Actions have consequences. We may forget it sometimes and act as though our personal bubble is a closed system. But while we often behave as though we are little universes unto ourselves, most of us live in close enough proximity to other humans that our actions have observable effects upon collision with other people, places, or things. It is a feature of maturity that rather than trying to undo those consequences, we swallow our pride, bandage our scrapes, and get up and get back to work.
It’s actually a relatively simple life plan: do your best, acknowledge mistakes, move on, do better next time. It’s all we can expect of ourselves. It’s all I can expect of myself. I don’t usually have trouble with the first step, or the second. But I get hung up on the third. My life plan has been: do my best, apologize for my mistakes, and then berate myself for them as violently as possible. As if I wouldn’t remember. As if I wouldn’t learn.
I do remember. But, admittedly, I don’t always learn. This weekend was a textbook example. I went to trade in my stick shift hatchback for a slightly newer, larger automatic transmission vehicle, and got suckered into a nicer car than I wanted and more debt than I’d planned, all while being overcharged for the privilege. More than one confidant has since pointed out to me that this is not an uncommon experience. But I went into full-on self-flagellation mode for an entire day before I realized that solace lay in giving up on undoing the mess.
It was a relief to call off the dogs and decide to simply deal with the fact that I’d made a spectacular f***-up, a f***-up that, despite the large initial blast, did not cause any lasting damage, would not kill me, and would not ruin my life forever. I’ve talked about an increased tolerance for physical pain on this blog before. If I can’t enjoy a little more psychological resilience as well, then this really will have been a wasted exercise.
And it merits pointing out that I should have known better. I’ve never bought a car before in my life. I’ve never even watched a car being bought. My only experience with the process had been the part where people shake hands and exchange keys. So I don’t know why I thought I could waltz into a car dealership and get exactly what I wanted.
Worse, it was my second dealership of the day – my fourth overall – and I was tired, and my shoulder pain was starting to poke through the medication. My own car was a torture chamber of cramped seats, poor shocks, and constant clutching and shifting. I couldn’t bear the thought of having to drive it home, and then back out again to endure another day of fighting off exuberant salespeople. So I folded. I knew I was being taken in, and I just didn’t have the energy to fight it.
Surprisingly, I’m still stunned by how callously some people are able to take advantage of others. Despite hard-earned prior knowledge in this vein, in the moment I forgot how easily some stoop to the brazen railroading of another human being. But the real problem here isn’t that people like that exist – nothing to be done about that – but that I still don’t know my limits, even after all this time, all this pain, and all of the angst expressed at all this length on all this blog.
We are a culture that celebrates those who push past limits to succeed.

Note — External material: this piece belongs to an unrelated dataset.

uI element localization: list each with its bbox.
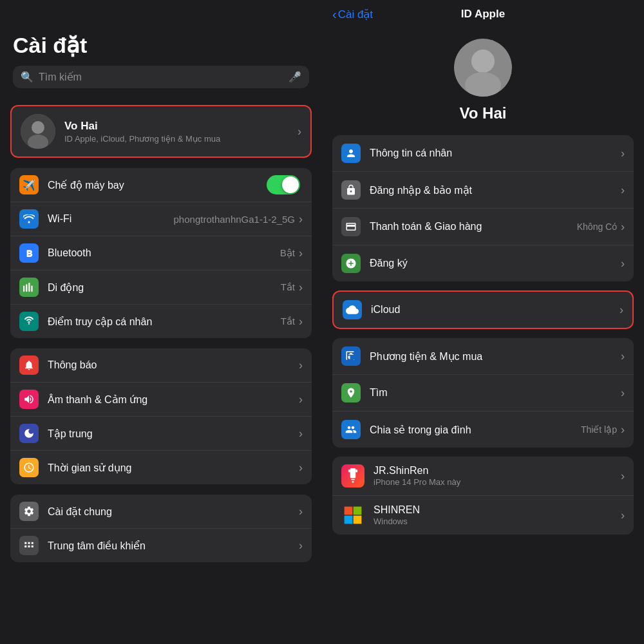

It deludes us into thinking that success is the inevitable result. But my experience has been that failure is far more likely. When I try to leap the fences, I usually end up on my ass. I was an easy mark: female, inexperienced, alone, and exhausted. I’m lucky I managed to get out with no major harm done, my pride more bruised than anything else.
We think we know what’s going on in our heads all the time, even though, after the fact, we often have to conclude that we don’t. I’d latched on to the hope that I would not be driving my hatchback home that afternoon. I’m not sure how or when that happened; I had no reason to think it. And in fact, I wasn’t thinking it, not consciously, anyway. But at some point, a decision had been made, and accepted, and written into the program. And as such, just as I had decided, I did not drive the hatchback home. Action. Consequence. There’s no surprise here. And it’s a lesson I’ve been taught before; many times before, many of those times recently enough to be included in this blog.
The experience has thrown into stark relief exactly what my issues are, and how dangerous they can be. Life continues to toss larger and larger boulders at me, and I just look up at the sky and think, gee, that couldn’t possibly happen again, and go right back and repeat the same action and get the same result. Our heads are echo chambers. We have to let other people into them, or we will mistake our inner voice for the voice of reason. We have to remember that the world is too large to fit inside our minds, and we can’t possibly know it all; we can only delude ourselves into thinking so. Which we nonetheless do, or at least I do, over and over again.
That delusion is an action. And like all other actions, it has consequences. We cannot blame life for being the way it is. We cannot get hung up berating ourselves for past mistakes. We have to move on. We have to do better next time. Get up, and get back to work.
Well done. Perfect. Yeah, that third part is killer. I’m sure there are people out there who do that well but I’m not one of them. Thanks for laying out the self-flagellation issue in such precise fashion. I need to put down my private baseball bat.